Hauling Like A Brooligan

Stephen Gallagher

Independent Filmmaking

This readable, likeable handbook was my bible back in the 70s when its combination of practical sense and friendly encouragement meant that it served both as craft manual and comfort read.

Its user’s-view of various Super 8 cameras, wind-up 16mm Bolexes and optical printing techniques may have little-to-no application in this digital age but the laid-back, know-your-tools-and-do-some-stuff aesthetic seems as relevant to me now as it ever was.

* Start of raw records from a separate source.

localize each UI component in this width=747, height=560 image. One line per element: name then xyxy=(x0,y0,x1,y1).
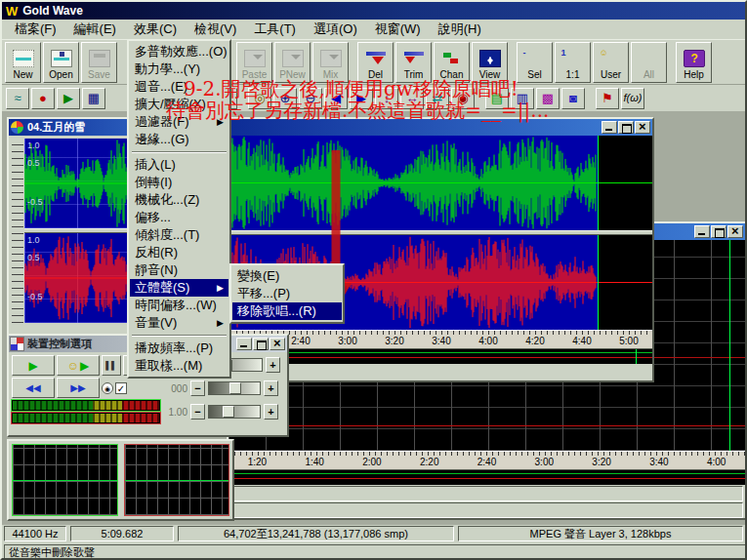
pan-left-button[interactable]: ◀ xyxy=(324,88,348,109)
effect-menu-item[interactable]: 立體聲(S) ▶ xyxy=(130,279,228,297)
paste-button[interactable]: Paste xyxy=(236,42,272,83)
effect-menu-item[interactable] xyxy=(132,335,227,337)
new-button[interactable]: New xyxy=(5,42,41,83)
effect-menu-item[interactable]: 動力學...(Y) xyxy=(130,60,228,78)
balance-minus-button[interactable]: − xyxy=(190,380,205,396)
preset-green-button[interactable]: ▤ xyxy=(485,88,509,109)
view-button[interactable]: View xyxy=(472,42,508,83)
submenu-item[interactable]: 變換(E) xyxy=(232,267,342,285)
rewind-button[interactable]: ◀◀ xyxy=(12,378,55,398)
preset-blue-button[interactable]: ▥ xyxy=(511,88,534,109)
zoom-in-button[interactable]: ⊕ xyxy=(273,88,297,109)
cue-flag-button[interactable]: ⚑ xyxy=(596,88,619,109)
vertical-zoom-icon: ↕ xyxy=(384,92,391,104)
zoom-out-button[interactable]: ⊖ xyxy=(299,88,322,109)
effect-menu-item[interactable]: 插入(L) xyxy=(130,156,228,174)
play-time-button[interactable]: ◎ xyxy=(248,88,271,109)
menu-item[interactable]: 效果(C) xyxy=(125,20,186,37)
effect-menu-item[interactable]: 多普勒效應...(O) xyxy=(130,43,228,60)
effect-menu-item[interactable]: 靜音(N) xyxy=(130,261,228,279)
channel-button[interactable]: Chan xyxy=(434,42,470,83)
zoom-selection-button[interactable]: - Sel xyxy=(517,42,553,83)
amplitude-label: 1.0 xyxy=(27,235,40,245)
minimize-icon[interactable] xyxy=(694,225,710,238)
menu-item[interactable]: 檔案(F) xyxy=(6,20,65,37)
swap-channels-button[interactable]: ⇄ xyxy=(426,88,449,109)
effect-menu-item[interactable]: 傾斜度...(T) xyxy=(130,226,228,244)
effect-menu-item[interactable]: 擴大/壓縮(X) xyxy=(130,96,228,113)
title-bar[interactable]: W Gold Wave xyxy=(2,2,745,20)
minimize-icon[interactable] xyxy=(236,338,252,350)
effect-menu-item[interactable]: 倒轉(I) xyxy=(130,174,228,191)
effect-menu-item[interactable]: 偏移... xyxy=(130,209,228,226)
delete-button[interactable]: Del xyxy=(357,42,394,83)
fast-forward-button[interactable]: ▶▶ xyxy=(57,378,100,398)
overview-strip[interactable] xyxy=(228,470,745,485)
volume-plus-button[interactable]: + xyxy=(266,357,280,373)
play-all-button[interactable]: ☺▶ xyxy=(57,355,100,376)
monitor-radio[interactable]: ◉ xyxy=(102,382,113,394)
zoom-1-1-button[interactable]: 1 1:1 xyxy=(555,42,591,83)
effect-menu-item[interactable] xyxy=(132,151,227,153)
horizontal-zoom-button[interactable]: ↔ xyxy=(400,88,424,109)
record-properties-button[interactable]: ● xyxy=(31,88,55,109)
close-icon[interactable] xyxy=(727,225,743,238)
pan-right-button[interactable]: ▶ xyxy=(350,88,373,109)
menu-item[interactable]: 工具(T) xyxy=(245,20,305,37)
trim-button[interactable]: Trim xyxy=(395,42,432,83)
menu-item[interactable]: 檢視(V) xyxy=(186,20,245,37)
zoom-user-button[interactable]: ☺ User xyxy=(593,42,629,83)
speed-slider[interactable] xyxy=(208,405,261,419)
level-meter-left xyxy=(12,400,160,411)
device-properties-button[interactable]: ≈ xyxy=(6,88,29,109)
left-channel-waveform[interactable] xyxy=(230,136,652,230)
open-button[interactable]: Open xyxy=(43,42,79,83)
effect-menu-item[interactable]: 迴音...(E) xyxy=(130,78,228,96)
help-button[interactable]: Help xyxy=(676,42,712,83)
zoom-all-button[interactable]: All xyxy=(631,42,667,83)
effect-menu-item[interactable]: 機械化...(Z) xyxy=(130,191,228,209)
submenu-item[interactable]: 移除歌唱...(R) xyxy=(232,302,342,320)
menu-item[interactable]: 編輯(E) xyxy=(65,20,125,37)
window-properties-button[interactable]: ▦ xyxy=(82,88,105,109)
maximize-icon[interactable] xyxy=(711,225,726,238)
expression-button[interactable]: f(ω) xyxy=(621,88,644,109)
play-properties-button[interactable]: ▶ xyxy=(57,88,80,109)
pause-button[interactable]: ▌▌ xyxy=(102,355,121,376)
menu-item[interactable]: 視窗(W) xyxy=(366,20,430,37)
window-title-bar[interactable] xyxy=(230,119,652,136)
time-tick-label: 3:20 xyxy=(573,457,631,467)
vertical-zoom-button[interactable]: ↕ xyxy=(375,88,398,109)
effect-menu-item[interactable]: 重取樣...(M) xyxy=(130,357,228,375)
minimize-icon[interactable] xyxy=(602,121,617,134)
equalizer-button[interactable]: ◙ xyxy=(561,88,585,109)
effect-menu-item[interactable]: 過濾器(F) ▶ xyxy=(130,113,228,131)
effect-menu-item[interactable]: 邊緣...(G) xyxy=(130,131,228,148)
submenu-item[interactable]: 平移...(P) xyxy=(232,285,342,302)
effect-menu-item[interactable]: 反相(R) xyxy=(130,244,228,261)
effect-menu-item[interactable]: 播放頻率...(P) xyxy=(130,340,228,357)
mix-button[interactable]: Mix xyxy=(312,42,349,83)
effect-menu-item[interactable]: 時間偏移...(W) xyxy=(130,297,228,314)
close-icon[interactable] xyxy=(270,338,285,350)
menu-item[interactable]: 說明(H) xyxy=(430,20,490,37)
close-icon[interactable] xyxy=(635,121,650,134)
balance-slider[interactable] xyxy=(208,381,261,395)
menu-item[interactable]: 選項(O) xyxy=(305,20,366,37)
time-tick-label: 2:00 xyxy=(344,457,401,467)
effect-menu-item[interactable]: 音量(V) ▶ xyxy=(130,314,228,332)
secondary-toolbar: ≈ ● ▶ ▦ ≡ ≡ ◎ xyxy=(2,84,745,111)
save-button[interactable]: Save xyxy=(81,42,117,83)
speed-plus-button[interactable]: + xyxy=(264,404,278,420)
marker-button[interactable]: ◉ xyxy=(451,88,475,109)
monitor-checkbox[interactable]: ✓ xyxy=(115,382,127,394)
preset-multi-button[interactable]: ▩ xyxy=(536,88,560,109)
speed-minus-button[interactable]: − xyxy=(190,404,205,420)
maximize-icon[interactable] xyxy=(253,338,269,350)
time-tick-label: 2:20 xyxy=(400,457,458,467)
balance-plus-button[interactable]: + xyxy=(264,380,278,396)
play-button[interactable]: ▶ xyxy=(12,355,55,376)
maximize-icon[interactable] xyxy=(618,121,634,134)
paste-new-button[interactable]: PNew xyxy=(274,42,311,83)
overview-strip[interactable] xyxy=(230,349,652,364)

(UPDATE: There’s been, so I’m told, something of a recent upsurge of interest in Super 8 as a production medium for its purely aesthetic qualities, and Lipton’s book – along with its companion piece The Super 8 Book – continues to be recommended as a user’s vade mecum.)

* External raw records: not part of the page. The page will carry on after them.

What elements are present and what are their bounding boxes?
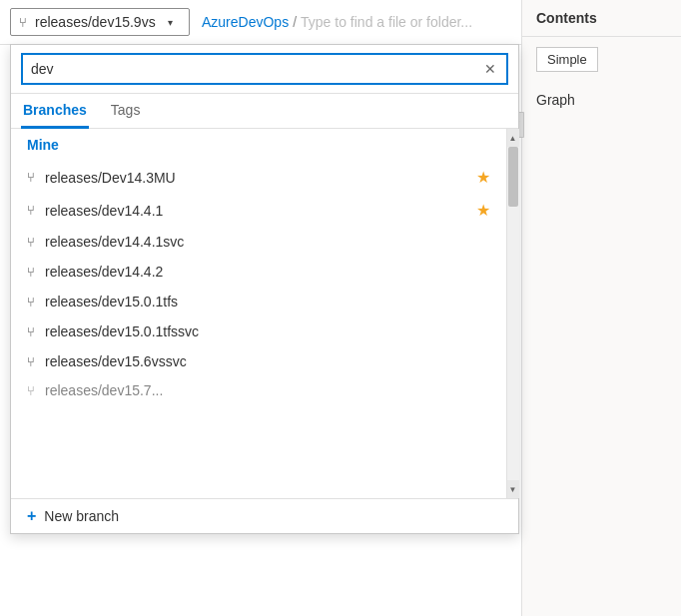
branch-list-container: Mine ⑂ releases/Dev14.3MU ★ ⑂ releases/d… <box>11 129 518 498</box>
graph-label[interactable]: Graph <box>522 82 681 118</box>
branch-icon: ⑂ <box>27 295 35 309</box>
search-box: ✕ <box>21 53 508 85</box>
scroll-thumb[interactable] <box>508 147 518 207</box>
star-icon[interactable]: ★ <box>476 168 490 187</box>
scroll-track <box>507 147 519 480</box>
branch-icon: ⑂ <box>27 324 35 339</box>
scrollbar: ▲ ▼ <box>506 129 518 498</box>
simple-view-button[interactable]: Simple <box>536 47 598 72</box>
clear-icon[interactable]: ✕ <box>482 59 498 79</box>
list-item[interactable]: ⑂ releases/Dev14.3MU ★ <box>11 161 506 194</box>
breadcrumb-separator: / <box>293 14 297 30</box>
branch-icon: ⑂ <box>27 265 35 280</box>
branch-dropdown-panel: ✕ Branches Tags Mine ⑂ releases/Dev14.3M… <box>10 44 519 534</box>
branch-icon: ⑂ <box>27 170 35 185</box>
branch-icon: ⑂ <box>19 15 27 30</box>
branch-name-label: releases/dev15.9vs <box>35 14 156 30</box>
branch-icon: ⑂ <box>27 354 35 369</box>
list-item[interactable]: ⑂ releases/dev15.0.1tfs <box>11 287 506 316</box>
mine-section-header: Mine <box>11 129 506 161</box>
list-item[interactable]: ⑂ releases/dev15.6vssvc <box>11 346 506 376</box>
plus-icon: + <box>27 507 36 525</box>
star-icon[interactable]: ★ <box>476 201 490 220</box>
branch-icon: ⑂ <box>27 203 35 218</box>
new-branch-row[interactable]: + New branch <box>11 498 518 533</box>
branch-list-inner: Mine ⑂ releases/Dev14.3MU ★ ⑂ releases/d… <box>11 129 506 498</box>
new-branch-label: New branch <box>44 508 119 524</box>
chevron-down-icon: ▾ <box>168 17 173 28</box>
tab-branches[interactable]: Branches <box>21 94 89 129</box>
tab-tags[interactable]: Tags <box>109 94 143 129</box>
list-item[interactable]: ⑂ releases/dev15.0.1tfssvc <box>11 316 506 346</box>
branch-icon: ⑂ <box>27 383 35 398</box>
list-item[interactable]: ⑂ releases/dev14.4.2 <box>11 257 506 287</box>
list-item[interactable]: ⑂ releases/dev15.7... <box>11 376 506 404</box>
list-item[interactable]: ⑂ releases/dev14.4.1svc <box>11 227 506 257</box>
branch-tags-tabs: Branches Tags <box>11 94 518 129</box>
list-item[interactable]: ⑂ releases/dev14.4.1 ★ <box>11 194 506 227</box>
right-panel: Contents Simple Graph <box>521 0 681 616</box>
breadcrumb-link[interactable]: AzureDevOps <box>202 14 289 30</box>
branch-search-input[interactable] <box>31 61 482 77</box>
scroll-down-arrow[interactable]: ▼ <box>507 480 519 498</box>
branch-list: ⑂ releases/Dev14.3MU ★ ⑂ releases/dev14.… <box>11 161 506 404</box>
contents-header: Contents <box>522 0 681 37</box>
view-toggle-container: Simple <box>522 37 681 82</box>
search-container: ✕ <box>11 45 518 94</box>
scroll-up-arrow[interactable]: ▲ <box>507 129 519 147</box>
branch-icon: ⑂ <box>27 235 35 250</box>
branch-selector[interactable]: ⑂ releases/dev15.9vs ▾ <box>10 8 190 36</box>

More so, if anything. I’m in the midst of a screener-viewing frenzy as this year’s BAFTA voting deadline approaches, and there’s a low-budget Irish musical shot on the streets of Dublin with a handheld DV camera that’s outclassing all the Hollywood blockbusters for heart and originality. It’s called Once. I heard somewhere that the budget was £150,000, or it might even have been Euros. Which, in mogul-speak, is “chump change”.

Lenny Lipton, of course, was also the co-author of PUFF, THE MAGIC DRAGON.